Unionists still try to claim that it was only the amalgamated vote of the entire union that counted during the Brexit vote, not the sentiment within the borders of the kingdom’s constituent nations. But Britain is not, and never has been in the slightly more than three centuries since the English-Scottish union, a unitary nation-state; nor has it been since the United Kingdom came into being in 1800.

There have also been sporadic attempts to portray the revived Scottish independence movement and its political leaders as anti-English, even racist.

Having seen how little traction they got from this flimsy claim, unionists have resorted to a remark made in 2014 by former First Minister of Scotland Alex Salmond that the independence ballot represented a “once in a lifetime” or “once in a generation” vote. That was never official policy and was expressed as his personal view. Now Prime Minister Johnson has based his rejection of the Scottish government’s formal request for referendum-holding powers largely on this dubious claim.

There have also been sporadic attempts to portray the revived Scottish independence movement and its political leaders as anti-English, even racist. That accusation quickly unravels in the absence of any actual evidence; it fools few, and certainly not the substantial number of campaigning “English Scots for Independence”—people who have moved to Scotland from the south, finding a not only a home there but considerably more tolerant social policies and inclusive attitudes. Polling is finding that now over 60 percent of Scotland’s residents, transplants and natives alike, believe the Scots government should decide on whether to hold the referendum. Other polls suggest the number who would then vote for independence is creeping upward again.

U.K. unionists and nationalists, in this final week of Britain’s European union, have been hell-bent on presenting the last day of January as a moment of national liberation, celebrating a people throwing off the oppression of a foreign empire. A commemorative 50 pence coin will hit the streets on Brexit day with, the government hopes, enough publicity to help Britons forget the fate of the coins minted for the previous near–Brexit Day last year—since melted down, at great public cost.
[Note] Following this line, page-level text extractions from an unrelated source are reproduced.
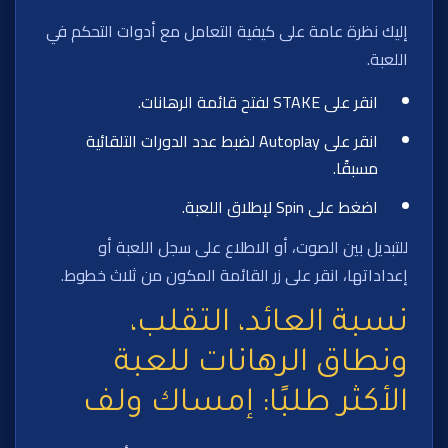
إليك نظرة عامة على كيفية التعامل مع أدوات التحكم في
اللعبة.
انقر على STAKE لفتح قائمة الرهانات.
انقر على Autoplay لضبط عدد الدورات التلقائية
مسبقًا.
اضغط على Spin لإطلاق اللعبة.
للتبديل بين الصوت، أو الاطلاع على سجل اللعبة أو
إعداداتها، انقر على زر القائمة المكون من ثلاث خطوط.
نسبة العائد، التقلب،
ونطاق الرهانات للعبة
الأكثر طلبًا: إمساك ولف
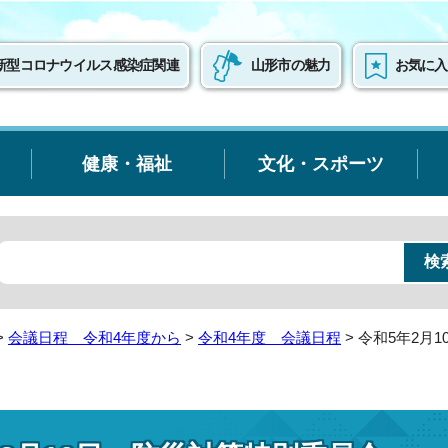
新型コロナウイルス感染症関連
山形市の魅力
お気に入
健康・福祉
文化・スポーツ
>
会議日程 令和4年度から
>
令和4年度 会議日程
> 令和5年2月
Some have taken to social media to announce that they will refuse to accept these coins while a only-in-Britain style controversy has raged over whether its inscription, “Peace, prosperity and friendship with all nations,” should have had an Oxford comma. At the same time, Scotland’s First Minister, Nicola Sturgeon, made known plans to announce major next steps toward a second independence referendum on Brexit Friday.

Limp flags, silent bells and now grammatically dubious coins: sounds and fury signifying something as this country approaches a moment of surpassing importance. In a widely circulated quote attributed to him, George Orwell tried to tell us, but we have not listened: “A people that elect corrupt politicians, imposters, thieves and traitors are not victims…but accomplices.”